01.30.08
State Providers, Beneficiaries on the Losing End of Private Fee-for-Service Plans
Cantwell: Provide Best Possible Care for Seniors
State Providers, Beneficiaries on the Losing End of Private Fee-for-Service Plans
WASHINGTON, DC – Wednesday, U.S. Senator Maria Cantwell (D-WA) called for a critical examination of the Medicare Advantage Private fee-for-service plans. These plans have recently undergone increased scrutiny from Congress due to their explosive growth in the past few years. Concerns have been raised about whether the private fee-for-service option is fulfilling the original mission of the Medicare Advantage program, which was implemented to give seniors a managed care alternative to traditional Medicare.

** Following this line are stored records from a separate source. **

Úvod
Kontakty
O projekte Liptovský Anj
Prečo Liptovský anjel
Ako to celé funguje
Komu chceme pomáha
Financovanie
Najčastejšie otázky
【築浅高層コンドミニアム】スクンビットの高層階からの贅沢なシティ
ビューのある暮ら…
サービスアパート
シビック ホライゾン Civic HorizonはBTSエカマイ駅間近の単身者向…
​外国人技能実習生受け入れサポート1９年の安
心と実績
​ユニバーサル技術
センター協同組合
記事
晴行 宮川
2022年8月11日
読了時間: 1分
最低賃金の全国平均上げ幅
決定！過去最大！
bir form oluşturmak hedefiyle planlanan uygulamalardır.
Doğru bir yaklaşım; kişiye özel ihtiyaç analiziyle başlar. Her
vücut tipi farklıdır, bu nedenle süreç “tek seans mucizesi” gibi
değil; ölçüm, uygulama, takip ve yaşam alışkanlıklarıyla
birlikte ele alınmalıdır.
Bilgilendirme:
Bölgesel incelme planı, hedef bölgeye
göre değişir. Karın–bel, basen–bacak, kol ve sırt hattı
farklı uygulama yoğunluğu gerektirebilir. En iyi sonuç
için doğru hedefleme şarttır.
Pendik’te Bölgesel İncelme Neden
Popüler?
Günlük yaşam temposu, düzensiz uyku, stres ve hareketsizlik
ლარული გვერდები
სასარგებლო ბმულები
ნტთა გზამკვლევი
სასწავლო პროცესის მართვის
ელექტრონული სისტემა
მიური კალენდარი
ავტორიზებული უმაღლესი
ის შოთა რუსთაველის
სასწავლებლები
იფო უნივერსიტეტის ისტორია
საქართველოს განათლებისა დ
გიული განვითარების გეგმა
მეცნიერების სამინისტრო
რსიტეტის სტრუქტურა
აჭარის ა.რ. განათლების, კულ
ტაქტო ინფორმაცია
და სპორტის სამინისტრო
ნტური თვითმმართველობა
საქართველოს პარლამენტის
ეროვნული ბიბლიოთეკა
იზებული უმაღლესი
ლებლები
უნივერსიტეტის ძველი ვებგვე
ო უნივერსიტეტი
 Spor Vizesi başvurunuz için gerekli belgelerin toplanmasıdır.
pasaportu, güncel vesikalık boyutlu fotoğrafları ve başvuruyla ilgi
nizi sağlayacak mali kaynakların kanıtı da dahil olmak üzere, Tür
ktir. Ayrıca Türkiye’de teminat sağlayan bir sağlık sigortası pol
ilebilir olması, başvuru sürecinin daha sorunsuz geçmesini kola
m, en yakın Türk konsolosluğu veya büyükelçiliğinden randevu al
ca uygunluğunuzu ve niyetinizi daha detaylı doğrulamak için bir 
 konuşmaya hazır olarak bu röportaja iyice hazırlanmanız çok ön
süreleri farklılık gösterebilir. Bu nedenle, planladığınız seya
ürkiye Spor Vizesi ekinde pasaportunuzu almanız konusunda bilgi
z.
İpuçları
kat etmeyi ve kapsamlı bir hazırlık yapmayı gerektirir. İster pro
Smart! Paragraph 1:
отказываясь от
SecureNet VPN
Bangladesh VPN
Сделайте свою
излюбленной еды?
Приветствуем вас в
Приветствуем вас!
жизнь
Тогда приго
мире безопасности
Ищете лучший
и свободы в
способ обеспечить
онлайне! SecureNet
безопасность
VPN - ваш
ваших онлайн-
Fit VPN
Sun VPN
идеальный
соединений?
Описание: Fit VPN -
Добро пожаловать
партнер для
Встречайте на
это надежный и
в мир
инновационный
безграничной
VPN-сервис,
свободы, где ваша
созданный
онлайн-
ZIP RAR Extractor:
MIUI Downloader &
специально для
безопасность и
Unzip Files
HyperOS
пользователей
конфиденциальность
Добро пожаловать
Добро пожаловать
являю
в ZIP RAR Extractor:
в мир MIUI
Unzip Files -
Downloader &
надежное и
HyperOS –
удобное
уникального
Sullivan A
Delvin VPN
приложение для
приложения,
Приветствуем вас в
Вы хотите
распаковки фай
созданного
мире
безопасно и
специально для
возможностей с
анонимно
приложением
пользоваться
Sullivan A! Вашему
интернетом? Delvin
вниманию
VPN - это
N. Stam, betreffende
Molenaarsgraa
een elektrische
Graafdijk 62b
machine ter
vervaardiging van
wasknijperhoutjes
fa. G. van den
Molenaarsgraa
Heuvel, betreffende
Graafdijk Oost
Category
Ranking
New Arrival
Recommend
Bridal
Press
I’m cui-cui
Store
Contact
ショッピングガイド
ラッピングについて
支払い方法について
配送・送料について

“I have long been concerned about private fee-for-service plans,” said Cantwell. “These programs simply are not facilitating quality care for patients, and, as a result, we are seeing more providers refusing to accept patients using the plans. Ultimately, seniors are on the losing end of private fee-for-service plans and can’t find physicians willing to accept these plans.”

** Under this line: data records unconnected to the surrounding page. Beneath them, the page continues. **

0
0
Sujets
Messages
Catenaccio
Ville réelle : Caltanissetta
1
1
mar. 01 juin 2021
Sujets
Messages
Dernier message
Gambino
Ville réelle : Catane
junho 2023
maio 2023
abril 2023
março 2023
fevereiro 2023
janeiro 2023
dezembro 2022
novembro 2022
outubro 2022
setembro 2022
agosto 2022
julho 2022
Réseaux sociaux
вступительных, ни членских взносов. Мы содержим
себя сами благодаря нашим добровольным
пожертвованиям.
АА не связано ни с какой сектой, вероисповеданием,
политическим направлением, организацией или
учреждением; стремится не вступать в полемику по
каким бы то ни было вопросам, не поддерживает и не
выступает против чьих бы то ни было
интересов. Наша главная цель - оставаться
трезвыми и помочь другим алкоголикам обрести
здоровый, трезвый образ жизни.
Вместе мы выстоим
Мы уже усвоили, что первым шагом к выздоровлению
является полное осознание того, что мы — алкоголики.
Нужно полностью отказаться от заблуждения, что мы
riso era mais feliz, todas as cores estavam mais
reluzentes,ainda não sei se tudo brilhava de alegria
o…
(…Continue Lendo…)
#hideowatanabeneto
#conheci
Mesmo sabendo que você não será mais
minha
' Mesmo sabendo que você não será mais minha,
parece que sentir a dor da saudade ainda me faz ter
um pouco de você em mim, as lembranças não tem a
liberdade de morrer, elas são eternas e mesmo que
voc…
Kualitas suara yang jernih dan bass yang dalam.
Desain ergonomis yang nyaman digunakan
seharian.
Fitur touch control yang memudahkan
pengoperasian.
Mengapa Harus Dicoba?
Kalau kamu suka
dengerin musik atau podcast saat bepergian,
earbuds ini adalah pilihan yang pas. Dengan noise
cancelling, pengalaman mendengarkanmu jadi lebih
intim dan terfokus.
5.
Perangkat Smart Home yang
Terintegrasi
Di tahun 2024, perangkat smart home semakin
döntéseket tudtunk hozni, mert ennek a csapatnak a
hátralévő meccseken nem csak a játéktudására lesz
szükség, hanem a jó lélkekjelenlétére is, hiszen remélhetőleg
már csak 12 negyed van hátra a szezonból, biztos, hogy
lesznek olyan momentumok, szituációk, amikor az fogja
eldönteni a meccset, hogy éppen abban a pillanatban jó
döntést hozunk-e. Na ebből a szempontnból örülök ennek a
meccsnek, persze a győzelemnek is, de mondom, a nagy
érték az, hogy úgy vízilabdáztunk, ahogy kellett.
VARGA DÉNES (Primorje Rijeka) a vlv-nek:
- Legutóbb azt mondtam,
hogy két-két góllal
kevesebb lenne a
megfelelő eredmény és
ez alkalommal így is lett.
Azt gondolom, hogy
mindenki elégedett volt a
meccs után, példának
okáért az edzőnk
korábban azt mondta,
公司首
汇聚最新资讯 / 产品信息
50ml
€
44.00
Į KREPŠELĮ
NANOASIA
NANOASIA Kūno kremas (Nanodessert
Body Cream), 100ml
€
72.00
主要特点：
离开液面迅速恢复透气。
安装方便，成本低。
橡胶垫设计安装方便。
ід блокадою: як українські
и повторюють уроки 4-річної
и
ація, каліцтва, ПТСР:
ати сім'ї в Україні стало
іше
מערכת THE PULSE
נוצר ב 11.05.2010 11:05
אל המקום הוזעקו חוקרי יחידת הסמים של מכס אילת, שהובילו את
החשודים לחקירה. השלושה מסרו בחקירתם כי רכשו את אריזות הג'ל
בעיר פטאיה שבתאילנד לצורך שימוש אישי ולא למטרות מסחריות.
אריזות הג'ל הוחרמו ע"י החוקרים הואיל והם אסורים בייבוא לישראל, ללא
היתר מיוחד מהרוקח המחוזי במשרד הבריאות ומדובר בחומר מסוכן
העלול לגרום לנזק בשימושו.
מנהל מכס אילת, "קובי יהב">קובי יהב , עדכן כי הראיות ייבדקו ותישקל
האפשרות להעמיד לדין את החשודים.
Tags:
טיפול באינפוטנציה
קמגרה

Under current law, private fee-for-service plans do not have to comply with federal regulations that have made Medicare Advantage managed plans in Washington state work so well, including establishing working relationships with providers, paying fair rates, and reporting cost and quality measures.
Dr. Albert W. Fisk, Medical Directorfor the Everett Clinic in Everett, was asked by Cantwell and the Committee to share his experiences with the private fee-for-service plans. The Everett Clinic, a physician-owned group practice serving more than 20,000 Medicare patients, announced last year that it would no longer accept private fee-for-service plans. The Clinic experienced a lack of adequate reimbursements from the plans and encountered organizational inefficiencies that prevented the Clinic from coordinating services for patients.
“Economics are important, but the problems with the program extend far beyond the financial burden we have experienced. Among our core values is to do what is right for every patient. This means delivering coordinated care and promoting health and wellness. Candidly, this approach is difficult with private fee-for-service plans,” said Dr. Fisk in his prepared testimony today.
Cantwell continues to work with her colleagues in the Finance Committee to make needed reforms to Medicare Advantage private-fee-for-service plans. The Committee hopes to complete the legislation in the first half of the year.